> YOUR OBJECTIVE
What lines in the material hold the string "This"? Return every one of them.

::::

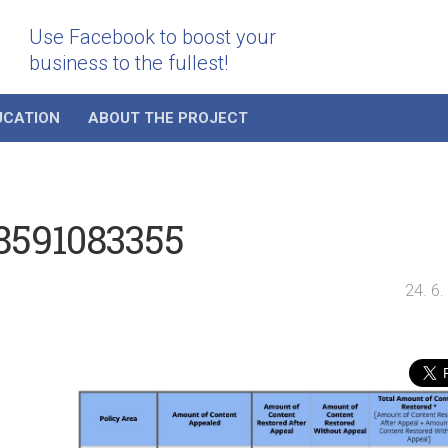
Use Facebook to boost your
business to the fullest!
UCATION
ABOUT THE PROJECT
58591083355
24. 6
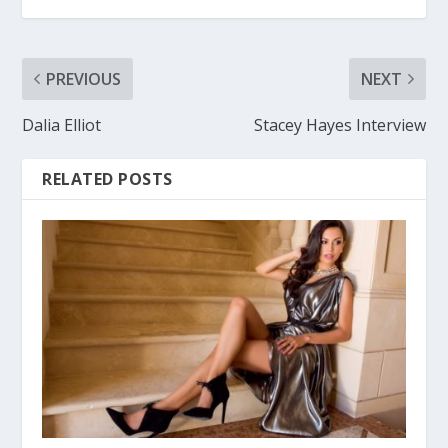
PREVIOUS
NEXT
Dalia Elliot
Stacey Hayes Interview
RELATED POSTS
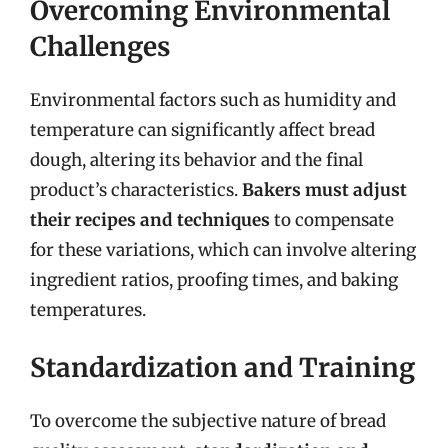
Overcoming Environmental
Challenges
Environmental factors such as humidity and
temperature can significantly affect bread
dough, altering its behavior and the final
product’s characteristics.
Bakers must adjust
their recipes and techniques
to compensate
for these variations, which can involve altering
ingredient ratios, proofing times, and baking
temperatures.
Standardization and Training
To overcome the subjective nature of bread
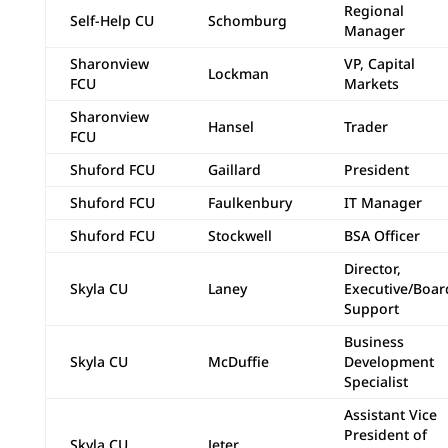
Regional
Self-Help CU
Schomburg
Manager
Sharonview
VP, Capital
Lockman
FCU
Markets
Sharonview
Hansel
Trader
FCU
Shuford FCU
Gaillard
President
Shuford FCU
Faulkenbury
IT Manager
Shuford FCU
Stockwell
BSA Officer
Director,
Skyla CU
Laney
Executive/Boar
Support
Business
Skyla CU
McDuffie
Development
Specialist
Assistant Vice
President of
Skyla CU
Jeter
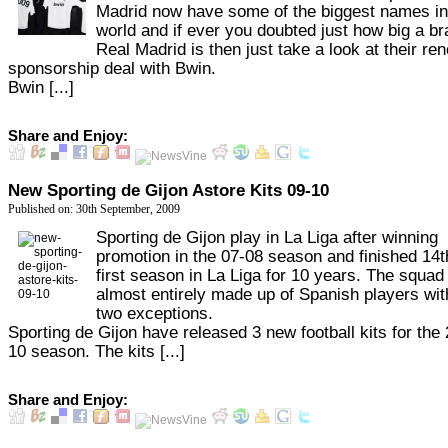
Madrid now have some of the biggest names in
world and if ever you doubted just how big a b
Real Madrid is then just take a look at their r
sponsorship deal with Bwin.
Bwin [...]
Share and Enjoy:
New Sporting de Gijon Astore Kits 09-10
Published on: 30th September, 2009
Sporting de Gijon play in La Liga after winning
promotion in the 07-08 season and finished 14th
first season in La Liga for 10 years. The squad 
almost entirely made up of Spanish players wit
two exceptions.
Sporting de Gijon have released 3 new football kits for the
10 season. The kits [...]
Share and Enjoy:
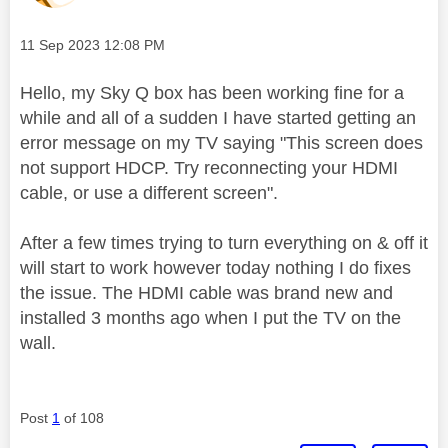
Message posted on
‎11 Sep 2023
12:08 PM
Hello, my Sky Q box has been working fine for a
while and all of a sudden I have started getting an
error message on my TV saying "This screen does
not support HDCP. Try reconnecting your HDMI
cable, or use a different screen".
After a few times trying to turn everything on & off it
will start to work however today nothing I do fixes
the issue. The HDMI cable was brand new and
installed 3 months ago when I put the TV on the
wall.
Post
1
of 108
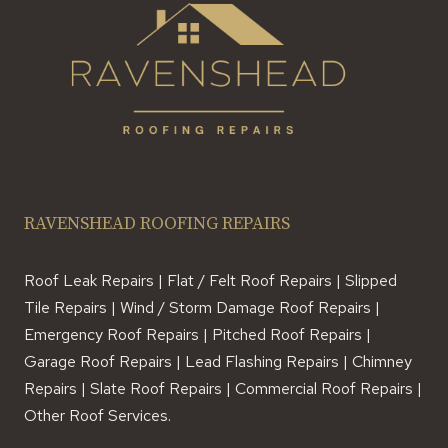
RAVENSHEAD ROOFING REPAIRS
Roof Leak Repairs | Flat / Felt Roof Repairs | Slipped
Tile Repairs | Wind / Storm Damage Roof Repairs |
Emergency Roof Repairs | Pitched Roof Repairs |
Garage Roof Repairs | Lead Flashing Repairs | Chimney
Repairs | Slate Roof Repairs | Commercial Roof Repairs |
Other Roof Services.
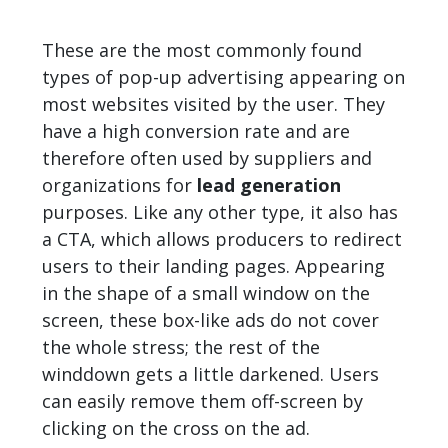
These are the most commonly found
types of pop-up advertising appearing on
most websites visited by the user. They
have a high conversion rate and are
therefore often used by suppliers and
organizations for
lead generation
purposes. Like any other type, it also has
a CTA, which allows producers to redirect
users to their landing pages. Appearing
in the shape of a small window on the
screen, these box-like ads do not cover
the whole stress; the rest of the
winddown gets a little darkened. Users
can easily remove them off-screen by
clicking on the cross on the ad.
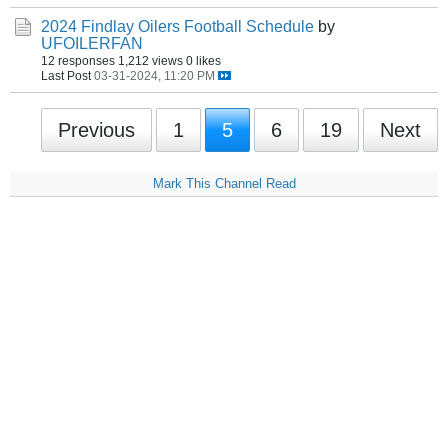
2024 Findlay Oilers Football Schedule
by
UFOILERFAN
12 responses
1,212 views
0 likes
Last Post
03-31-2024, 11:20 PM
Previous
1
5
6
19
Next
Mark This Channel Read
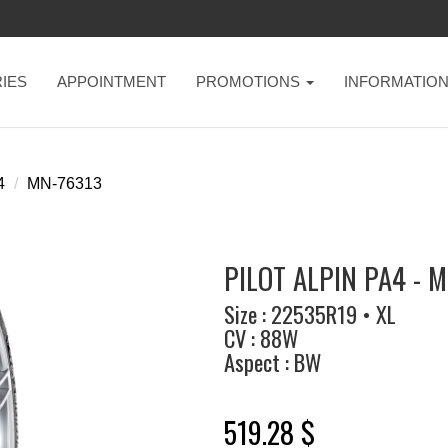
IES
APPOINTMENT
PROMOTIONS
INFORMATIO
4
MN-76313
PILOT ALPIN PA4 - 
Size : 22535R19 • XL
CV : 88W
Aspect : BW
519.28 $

::::

> EXERCISE OUTPUT
error message on my TV saying "This screen does
Mark This Channel Read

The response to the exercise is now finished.